Nesta semana, alguns jornais do país divulgaram a espantosa cifra de 700 bilhões de reais contabilizados em impostos suadamente pagos de janeiro até o presente momento. Até o final do ano fiscal o brasileiro terá sangrado mais de um trilhão de reais ao cofre da viúva, recebendo em troca… nada. O PT, que celebra em praça pública dez anos de governo “popular”, mantém firme o cumprimento da única promessa que honrou: aquela feita na “Carta ao Povo Brasileiro” (documento que poderia ser chamado de “Carta ao Capital”), a saber, manter nossos históricos problemas de fisiologismo, coronelismo, exploração da pobreza e manutenção da ignorância por um compromisso firmado com o empresariado e a mesma classe burguesa que, nos discursos oficiais, é inexplicavelmente denegrida, visto que são representantes dessa impalpável classe que integram secretarias, ministérios e contratações sem licitação.

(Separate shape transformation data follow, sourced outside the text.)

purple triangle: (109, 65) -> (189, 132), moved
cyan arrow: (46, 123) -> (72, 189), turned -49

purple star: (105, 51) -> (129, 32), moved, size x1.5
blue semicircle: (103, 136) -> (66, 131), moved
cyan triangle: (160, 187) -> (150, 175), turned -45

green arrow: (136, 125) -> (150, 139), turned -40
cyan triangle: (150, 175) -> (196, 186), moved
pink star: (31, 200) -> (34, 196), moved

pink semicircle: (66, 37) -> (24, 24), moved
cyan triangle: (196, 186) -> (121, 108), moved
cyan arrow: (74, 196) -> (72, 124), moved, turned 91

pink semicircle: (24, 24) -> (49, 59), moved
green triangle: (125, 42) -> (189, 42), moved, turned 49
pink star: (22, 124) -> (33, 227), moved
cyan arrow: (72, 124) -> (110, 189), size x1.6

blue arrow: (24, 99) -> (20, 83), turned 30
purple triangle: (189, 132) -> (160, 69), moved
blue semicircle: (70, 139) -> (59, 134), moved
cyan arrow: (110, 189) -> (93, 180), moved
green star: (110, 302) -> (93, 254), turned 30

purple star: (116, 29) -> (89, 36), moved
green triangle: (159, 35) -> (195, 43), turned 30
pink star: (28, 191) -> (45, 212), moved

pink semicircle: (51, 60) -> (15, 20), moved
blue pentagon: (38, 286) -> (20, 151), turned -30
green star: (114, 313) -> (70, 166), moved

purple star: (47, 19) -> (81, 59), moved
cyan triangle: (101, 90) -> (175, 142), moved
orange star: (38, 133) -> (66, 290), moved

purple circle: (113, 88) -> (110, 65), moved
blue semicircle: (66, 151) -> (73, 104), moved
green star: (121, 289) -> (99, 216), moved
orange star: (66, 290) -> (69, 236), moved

Agora que, guarnecido com uma infindável base aliada e intelectuais orgânicos, o ParTido repete aos quatro ventos que o Brasil mudou pela implantação de leis raciais e por políticas públicas multiculturalistas (duas das piores invenções liberais que transformaram nossa nação num retalho), uma simples chuva que coloca uma capital como o Recife em caos lava essas mentiras fantasiosas e demonstra que o Brasil é lamentavelmente o mesmo: o Brasil do descaso, da falta do profissionalismo no serviço público, da ausência de licitações limpas, com um executivo soberano e isento dos lobbies das empreiteiras, de uma classe esclarecida vendida que se cala diante de tais absurdos.

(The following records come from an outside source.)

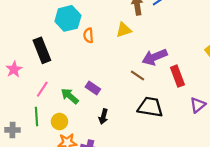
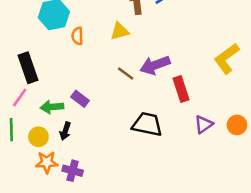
black rectangle: (42, 50) -> (28, 68), moved
brown line: (137, 75) -> (126, 73), moved
green arrow: (70, 96) -> (52, 107), turned -48
black arrow: (103, 116) -> (65, 131), moved

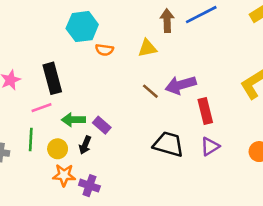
orange semicircle: (77, 36) -> (104, 50), turned -84
pink line: (20, 97) -> (42, 108), turned 30
purple rectangle: (80, 99) -> (102, 125), moved
purple triangle: (204, 124) -> (210, 146), moved

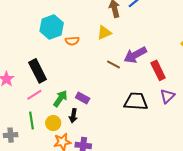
green arrow: (73, 120) -> (60, 99), turned 138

Diante da imperdoável incompetência em gerir nossa economia, nosso dinheiro e nossas cidades, os companheiros douram um discurso de justiça social que seria maravilhoso se não fosse somente uma cortina de fumaça para ocultar um completo esgotamento. Os “direitos humanos” de que mais precisamos são uma participação verdadeira nos recursos públicos (verdadeira, não virtual e hipotética). Em um país composto por cidades improdutivas que, como Recife, estão indo literalmente por água abaixo, o mínimo esperado do governo em sua fome pantagruélica por impostos seria responder a uma pergunta elementar: onde estão os nossos 700 bilhões?
Dezenas de bilhões gastos sem licitação evaporaram de nossos cofres em compras secretas, longe da imprensa ou de qualquer órgão fiscalizador. Tudo para modernizar o país para a Copa e não fazer feio pras visitas (como se o mundo não tivesse olhos para o Brasil e não conhecesse o brasileiro em seus furores de brasilianidade). A conta da Copa chegou, mas e quanto aos produtos pelos quais pagamos tão caro? — cidades modernizadas, semáforos inteligentes, canais de escoamento de chuva, asfalto concretado, aeroportos ampliados, conexão de internet de altíssima velocidade. Nada, absolutamente nada foi construído. Passarão Copa e Olimpíadas e nada ficará como patrimônio, exceto uma frustração eternamente intacta, suspensa no ar como a casa no Beco de Manuel Bandeira. Asfalto e esperança descem ralo abaixo… a chuva, em gotas assassinas, dissolve nossas esperanças em um país que minimamente funcione. Tudo se perdeu… como lágrimas numa chuva.
Pedro Gabriel
Psicanalista, mestre em Psicologia pela UFPE.